ŻYCIE W NIEBYCIE ŻYCIE W NIEBYCIE
303
BLOG

ŁAZĘGA

ŻYCIE W NIEBYCIE ŻYCIE W NIEBYCIE Kultura Obserwuj notkę 0

Wrócił na stare śmieci: z włóczęgi, z beztroskiego szwendania się po nieznanym świecie,  wędrówce przez egzotyczne grajdoły Był już sterany licznymi przygodami w stylu Indiany Jonesa. Jednak zastał nie to, co zostawił; ujrzał ludzi, których przedtem nie widział, zobaczył fircykowate twarze uśmiechnięte do  sera.
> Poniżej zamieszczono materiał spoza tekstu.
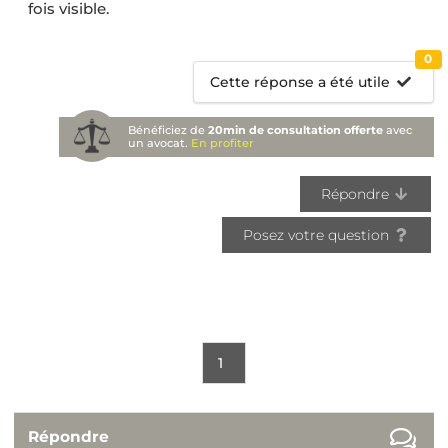
fois visible.
0
Cette réponse a été utile
Bénéficiez de
20min de consultation offerte
avec
un avocat.
En profiter
Répondre
Posez votre question
1
Répondre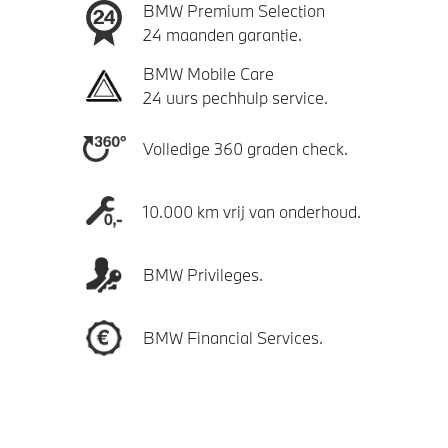
BMW Premium Selection
24 maanden garantie.
BMW Mobile Care
24 uurs pechhulp service.
Volledige 360 graden check.
10.000 km vrij van onderhoud.
BMW Privileges.
BMW Financial Services.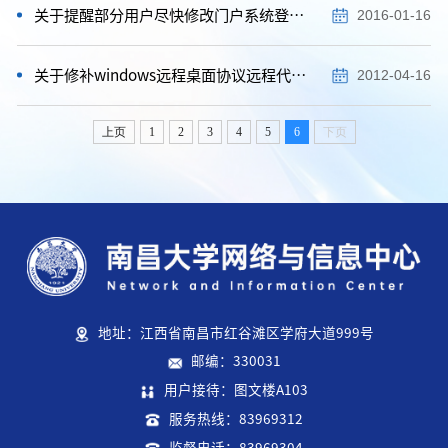
关于提醒部分用户尽快修改门户系统登录密码的通知及解禁说明
2016-01-16
关于修补windows远程桌面协议远程代码执行漏洞的通知
2012-04-16
上页
1
2
3
4
5
6
下页
地址：江西省南昌市红谷滩区学府大道999号
邮编：330031
用户接待：图文楼A103
服务热线：83969312
监督电话：83969304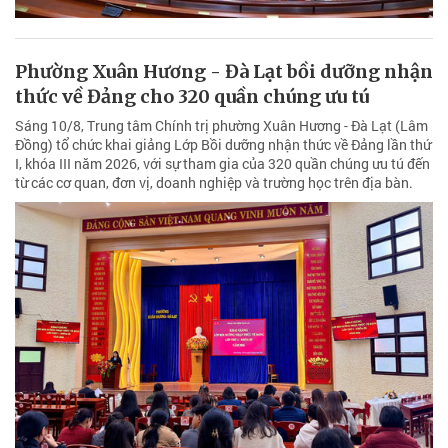
Phường Xuân Hương - Đà Lạt bồi dưỡng nhận
thức về Đảng cho 320 quần chúng ưu tú
Sáng 10/8, Trung tâm Chính trị phường Xuân Hương - Đà Lạt (Lâm
Đồng) tổ chức khai giảng Lớp Bồi dưỡng nhận thức về Đảng lần thứ
I, khóa III năm 2026, với sự tham gia của 320 quần chúng ưu tú đến
từ các cơ quan, đơn vị, doanh nghiệp và trường học trên địa bàn.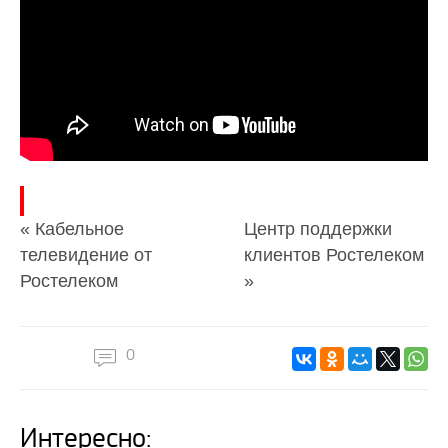
« Кабельное
Центр поддержки
телевидение от
клиентов Ростелеком
Ростелеком
»
0
Интересно:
Kiedyś zachwycał się wszystkim, co było duże, rozległe. Roztkliwiał się nad piramidami, Colosseum, katedrami, wszelkiej maści pomnikami potęgi Człowieka. Lecz teraz, kiedy pojazd, który nadjechał, nie pozwolił, by choć trochę zdążył docenić jego śliczną karoserię, by zdążył zapłakać nad skrzynią biegów, tylko bez uprzedzenia zmiażdżył mu nogę i przejechał po niej wszystkimi kołami jak przez obwodnicę, wehikuł ten raz na zawsze oduczył go ujawniania gniewu nie w porę i niekontrolowanego wypadania z domu Matyldy. Bo gdy zezłoszczony na nią, jak zwykle wyprysł z jej domu, w tym miejscu skończyła się idylla tego, co zwykle, a zaczęła historia z innej beczki: wprawdzie wypadł z jej mieszkania na parterze, lecz tym razem nie na pustą ulicę, tym razem prosto pod rozpędzoną furgonetkę, bezpośrednio na jej zdumioną maskę. Teraz nie było w tej chwili. Teraz omdlał, a leżąc w niewygodnych skrętach obolałego ciała, czując, że nadchodzi przedwczesny moment na żegnanie się z poprzednimi majakami i  nie ma co liczyć na nowy zapas sił, czy odświeżoną ochotę na życie, że przyszedł raptowny czas na witanie się z nieznanymi przerażeniami, z lękami, których już nie będzie miał szans przeżyć do końca i zracjonalizować po swojemu, czuł się coraz gorzej, gdy zaś ocknął się, panowała ciemność i na dodatek bolało go biodro.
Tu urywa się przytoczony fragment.